World Series of Poker
- Bracelet: None
- Money finishes: 3
- Highest WSOP Main Event finish: 2nd, 2007

= Tuan Lam =

Vietnamese-Canadian poker player (born 1966)

Tuan Lam (born January 1, 1966) is a Vietnamese-Canadian professional poker player from Mississauga, Ontario, Canada. Lam left Vietnam at age 17, ending up in an Indonesian refugee camp for two years where he learned English before making his way to Canada. Prior to turning professional, Lam worked as a general laborer for a metal company. He is now divorced and remarried with a third child.

Lam made the final table of the 2007 World Series of Poker Main Event, outlasting a field of 6,358 players and finishing second to Jerry Yang. His finish earned him $4,840,981. Prior to the Main Event, he had two previous cashes in the World Series, one in 2006 and the other in 2005. His 3 cashes at the WSOP have netted him a total of $4,851,424 in earnings.

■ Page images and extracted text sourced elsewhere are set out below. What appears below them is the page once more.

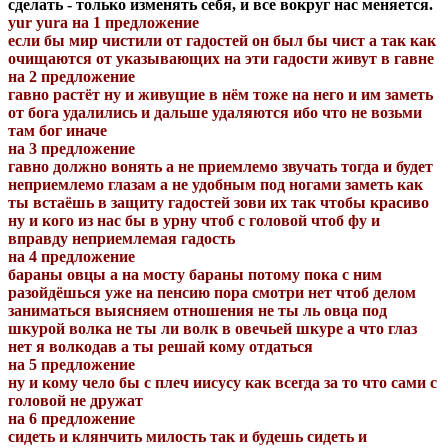
сделать - только изменять себя, и все вокруг нас меняется.
yur yura на 1 предложение
если бы мир чистили от гадостей он был бы чист а так как
очищаются от указывающих на эти гадости живут в гавне
на 2 предложение
гавно растёт ну и живущие в нём тоже на него и им заметь
от бога удалились и дальше удаляются ибо что не возьми
там бог иначе
на 3 предложение
гавно должно вонять а не приемлемо звучать тогда и будет
неприемлемо глазам а не удобным под ногами заметь как
ты встаёшь в защиту гадостей зови их так чтобы красиво
ну и кого из нас бы в урну чтоб с головой чтоб фу и
вправду неприемлемая гадость
на 4 предложение
бараны овцы а на мосту бараны потому пока с ним
разойдёшься уже на пенсию пора смотри нет чтоб делом
заниматься выясняем отношения не ты ль овца под
шкурой волка не ты ли волк в овечьей шкуре а что глаз
нет я волкодав а ты решай кому отдаться
на 5 предложение
ну и кому чело бы с плеч иисусу как всегда за то что сами с
головой не дружат
на 6 предложение
сидеть и клянчить милость так и будешь сидеть и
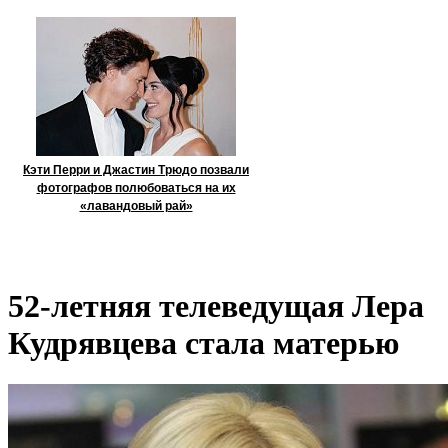
Кэти Перри и Джастин Трюдо позвали
фотографов полюбоваться на их
«лавандовый рай»
52-летняя телеведущая Лера
Кудрявцева стала матерью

Lam is a cash game player, playing $200/$400 limit hold'em games online. He was regularly seen at Brantford Charity Casino in Brantford, Ontario, but now plays at the Bellagio. Lam had disappeared from the poker scene, returned to Vietnam and was involved in various charity work there. He participated in the 2014 World Series of Poker and admits he lost some of his 2007 WSOP winnings online.